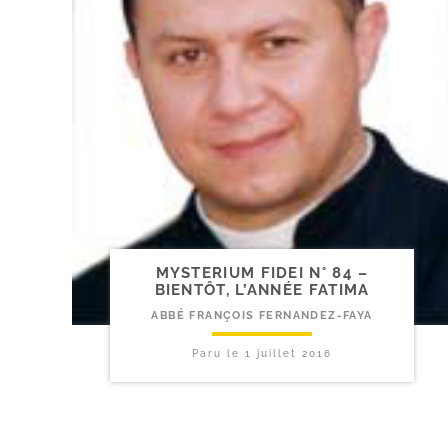
MYSTERIUM FIDEI N° 84 –
BIENTÔT, L’ANNÉE FATIMA
ABBÉ FRANÇOIS FERNANDEZ-FAYA
Paru le
1 juillet 2016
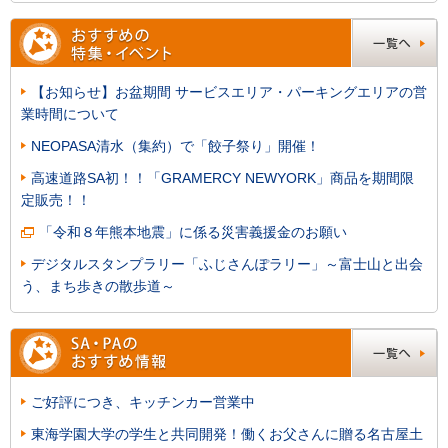
【お知らせ】お盆期間 サービスエリア・パーキングエリアの営
業時間について
NEOPASA清水（集約）で「餃子祭り」開催！
高速道路SA初！！「GRAMERCY NEWYORK」商品を期間限
定販売！！
「令和８年熊本地震」に係る災害義援金のお願い
デジタルスタンプラリー「ふじさんぽラリー」～富士山と出会
う、まち歩きの散歩道～
ご好評につき、キッチンカー営業中
東海学園大学の学生と共同開発！働くお父さんに贈る名古屋土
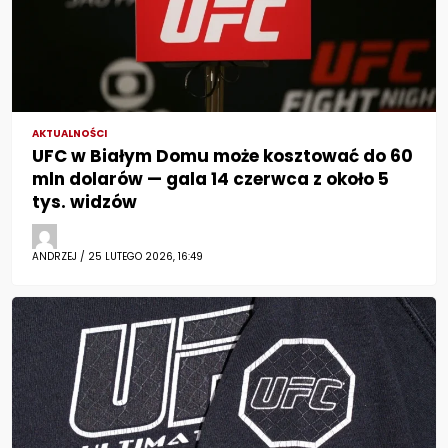
AKTUALNOŚCI
UFC w Białym Domu może kosztować do 60
mln dolarów — gala 14 czerwca z około 5
tys. widzów
ANDRZEJ / 25 LUTEGO 2026, 16:49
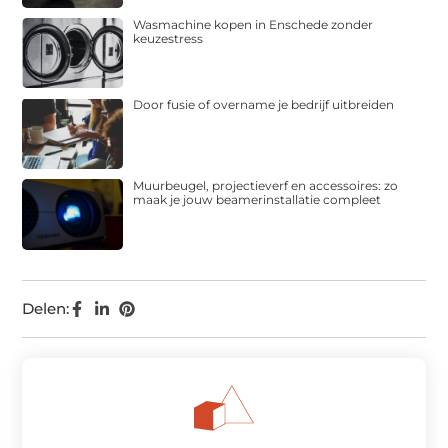
Wasmachine kopen in Enschede zonder
keuzestress
Door fusie of overname je bedrijf uitbreiden
Muurbeugel, projectieverf en accessoires: zo
maak je jouw beamerinstallatie compleet
Delen:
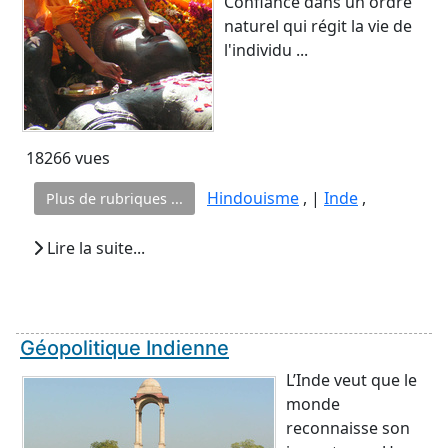
Confiance dans un ordre
naturel qui régit la vie de
l'individu ...
18266 vues
Hindouisme
, |
Inde
,
Plus de rubriques ...
Lire la suite...
Géopolitique Indienne
L’Inde veut que le
monde
reconnaisse son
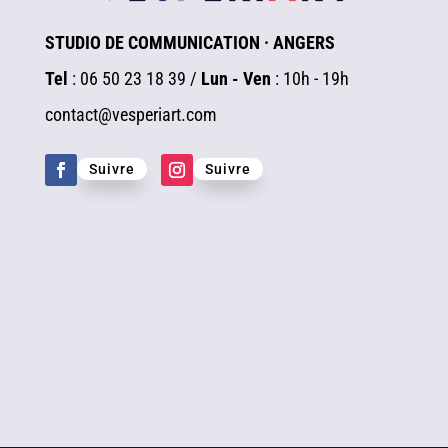
STUDIO DE COMMUNICATION · ANGERS
Tel
: 06 50 23 18 39 /
Lun - Ven
: 10h - 19h
contact@vesperiart.com
Suivre
Suivre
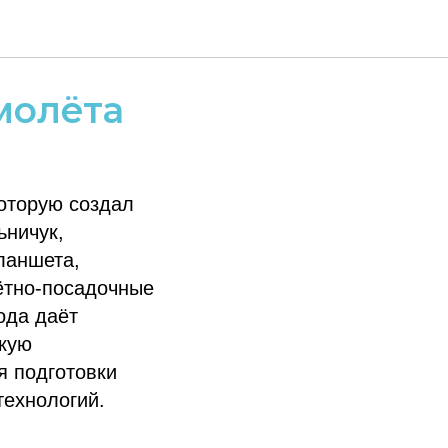
О для
молёта
оторую создал
ьничук,
ланшета,
ётно-посадочные
ода даёт
скую
я подготовки
технологий.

-*-

Restate every record above word for word, without images.

MYSTERIUM FIDEI N° 84 –
BIENTÔT, L’ANNÉE FATIMA
ABBÉ FRANÇOIS FERNANDEZ-FAYA
Paru le
1 juillet 2016
【お知らせ】お盆期間 サービスエリア・パーキングエリアの営
業時間について
NEOPASA清水（集約）で「餃子祭り」開催！
高速道路SA初！！「GRAMERCY NEWYORK」商品を期間限
定販売！！
「令和８年熊本地震」に係る災害義援金のお願い
デジタルスタンプラリー「ふじさんぽラリー」～富士山と出会
う、まち歩きの散歩道～
ご好評につき、キッチンカー営業中
東海学園大学の学生と共同開発！働くお父さんに贈る名古屋土
AKTUALNOŚCI
UFC w Białym Domu może kosztować do 60
mln dolarów — gala 14 czerwca z około 5
tys. widzów
ANDRZEJ / 25 LUTEGO 2026, 16:49
Wasmachine kopen in Enschede zonder
keuzestress
Door fusie of overname je bedrijf uitbreiden
Muurbeugel, projectieverf en accessoires: zo
maak je jouw beamerinstallatie compleet
Delen:
Confiance dans un ordre
naturel qui régit la vie de
l'individu ...
18266 vues
Hindouisme
, |
Inde
,
Plus de rubriques ...
Lire la suite...
Géopolitique Indienne
L’Inde veut que le
monde
reconnaisse son
STUDIO DE COMMUNICATION · ANGERS
Tel
: 06 50 23 18 39 /
Lun - Ven
: 10h - 19h
contact@vesperiart.com
Suivre
Suivre
О для
молёта
оторую создал
ьничук,
ланшета,
ётно-посадочные
ода даёт
скую
я подготовки
технологий.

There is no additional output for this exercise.